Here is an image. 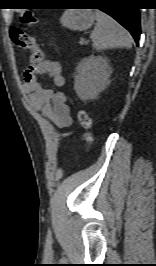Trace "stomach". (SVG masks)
Masks as SVG:
<instances>
[{"label": "stomach", "instance_id": "0dacf381", "mask_svg": "<svg viewBox=\"0 0 156 266\" xmlns=\"http://www.w3.org/2000/svg\"><path fill=\"white\" fill-rule=\"evenodd\" d=\"M95 17L91 10L69 9L66 10L61 18V24L70 29L83 31L90 28L94 23Z\"/></svg>", "mask_w": 156, "mask_h": 266}]
</instances>
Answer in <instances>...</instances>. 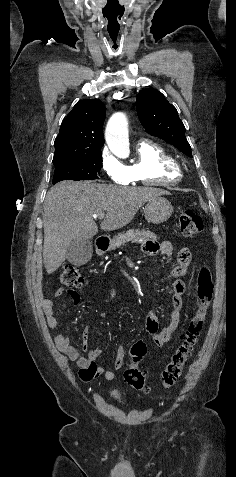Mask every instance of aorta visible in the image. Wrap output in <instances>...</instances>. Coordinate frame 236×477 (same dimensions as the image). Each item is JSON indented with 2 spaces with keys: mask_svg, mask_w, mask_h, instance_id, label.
Wrapping results in <instances>:
<instances>
[{
  "mask_svg": "<svg viewBox=\"0 0 236 477\" xmlns=\"http://www.w3.org/2000/svg\"><path fill=\"white\" fill-rule=\"evenodd\" d=\"M105 139L109 148L115 154L121 157L129 155L128 122L123 113H116L109 119Z\"/></svg>",
  "mask_w": 236,
  "mask_h": 477,
  "instance_id": "obj_1",
  "label": "aorta"
}]
</instances>
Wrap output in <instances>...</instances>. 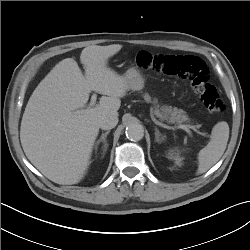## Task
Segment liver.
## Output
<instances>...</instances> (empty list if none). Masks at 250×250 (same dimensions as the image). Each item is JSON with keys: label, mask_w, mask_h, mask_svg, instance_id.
<instances>
[{"label": "liver", "mask_w": 250, "mask_h": 250, "mask_svg": "<svg viewBox=\"0 0 250 250\" xmlns=\"http://www.w3.org/2000/svg\"><path fill=\"white\" fill-rule=\"evenodd\" d=\"M121 48L120 44L84 48L80 61L85 75L73 58L63 59L29 98L21 121V145L30 162L51 181L62 185L80 182L90 164L100 118L118 116L127 81L107 63ZM91 91L105 96L95 107L76 115Z\"/></svg>", "instance_id": "liver-1"}]
</instances>
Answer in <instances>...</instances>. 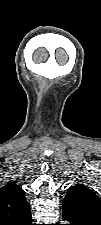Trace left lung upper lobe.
I'll return each mask as SVG.
<instances>
[{"instance_id": "5c2ea615", "label": "left lung upper lobe", "mask_w": 101, "mask_h": 225, "mask_svg": "<svg viewBox=\"0 0 101 225\" xmlns=\"http://www.w3.org/2000/svg\"><path fill=\"white\" fill-rule=\"evenodd\" d=\"M63 211L101 221V200L83 185H74L67 191Z\"/></svg>"}]
</instances>
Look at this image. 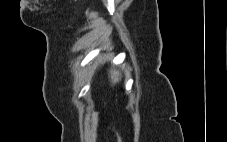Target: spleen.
<instances>
[{"instance_id":"spleen-1","label":"spleen","mask_w":227,"mask_h":142,"mask_svg":"<svg viewBox=\"0 0 227 142\" xmlns=\"http://www.w3.org/2000/svg\"><path fill=\"white\" fill-rule=\"evenodd\" d=\"M111 80H112L113 83H116L120 80L118 71H112L111 72Z\"/></svg>"}]
</instances>
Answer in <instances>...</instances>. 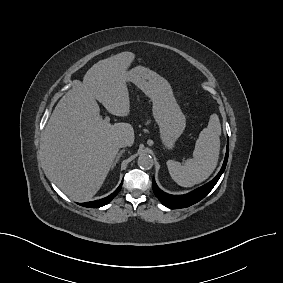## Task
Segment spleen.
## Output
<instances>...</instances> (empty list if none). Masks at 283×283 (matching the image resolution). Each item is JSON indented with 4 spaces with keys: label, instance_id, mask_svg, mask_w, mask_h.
<instances>
[{
    "label": "spleen",
    "instance_id": "spleen-1",
    "mask_svg": "<svg viewBox=\"0 0 283 283\" xmlns=\"http://www.w3.org/2000/svg\"><path fill=\"white\" fill-rule=\"evenodd\" d=\"M221 124L217 114H212L208 126L196 141L193 158L183 165L174 160L167 161L172 179L180 186L192 187L206 180L215 170L220 152Z\"/></svg>",
    "mask_w": 283,
    "mask_h": 283
}]
</instances>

:::

# Work instructions
Exact retyping is required: the line with "mask_svg, mask_w, mask_h." through the end of the data, both ends included, and no other line.

# Written solution
<instances>...</instances> (empty list if none). Masks at 283×283 (matching the image resolution). Each item is JSON indented with 4 spaces with keys: label, instance_id, mask_svg, mask_w, mask_h.
<instances>
[{
    "label": "spleen",
    "instance_id": "spleen-1",
    "mask_svg": "<svg viewBox=\"0 0 283 283\" xmlns=\"http://www.w3.org/2000/svg\"><path fill=\"white\" fill-rule=\"evenodd\" d=\"M221 124L217 114H212L208 126L196 141L193 158L183 165L174 160L167 161L172 179L180 186L192 187L206 180L215 170L220 152Z\"/></svg>",
    "mask_w": 283,
    "mask_h": 283
}]
</instances>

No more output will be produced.